I hadn’t realized until recently just how much OpenAI had donated to Trump, I need to do a deeper dive on the story. Right now I’m only paying for a Claude subscription from Anthropic, who haven’t materially supported the Trump campaign. Need to look into it more.
Is the ability to create truly novel concepts even necessary for human-level AI?
I hate to come across all post-modernist, but I'm pretty sure that most humans can't create truly novel concepts either.

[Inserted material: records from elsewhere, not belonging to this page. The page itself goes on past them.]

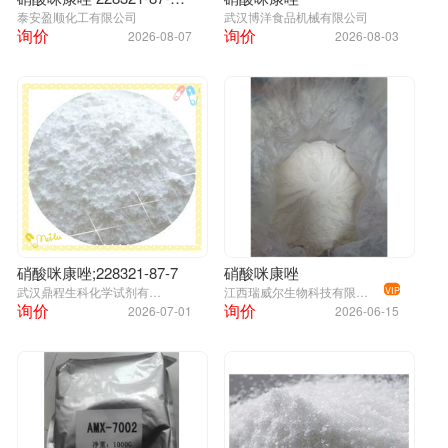
泰安盈顺化工有限公司
武汉博洋食品机械有限公司
询价
询价
2026-08-07
2026-08-03
硝酸咪康唑;228321-87-7
硝酸咪康唑
武汉鼎程生科化学试剂有限公司
江西瑞威尔生物科技有限公司
VIP
询价
询价
2026-07-01
2026-06-15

Humans _as a species_ can, sure - but the ability seems to me to mostly belong to humanity's geniuses and luminaries, whilst the rest of us seem to manage okay day-to-day without it.
I'm fairly skeptical about whether human-level AI is achievable with anything like the current paradigm, but regarding just 'novelty' specifically I'm afraid I can certainly envision a current-paradigm AI that could entirely replace myself, and most people I know*, without needing to be able to concieve of anything truly novel.
[* but not Andy Masley of course, the man's a genius.]
Pretty much agree!
I like this framework of knowledge vs. concepts; it's new to me but very functional
> AI has been trained on basically the full corpus of human text, rewarded for adhering to our conceptual universe, and punished for straying from it.
I don't think this argument really applies even to today's LLMs nevermind the whole technology.
Yes, in pretraining the model learns next token prediction and the above is more or less true. But in post-training it is rewarded for straying out and exploring, both in reasoning and in tool use. The reward is for getting to the goal, not for taking a human path to it.
Yes, LLMs generate new knowledge constantly.
But conceptual innovation is a coordination problem, not a compute problem.
It requires shifting not just beliefs, but the shared structures that make beliefs legible.
That’s why models feel powerful yet constrained.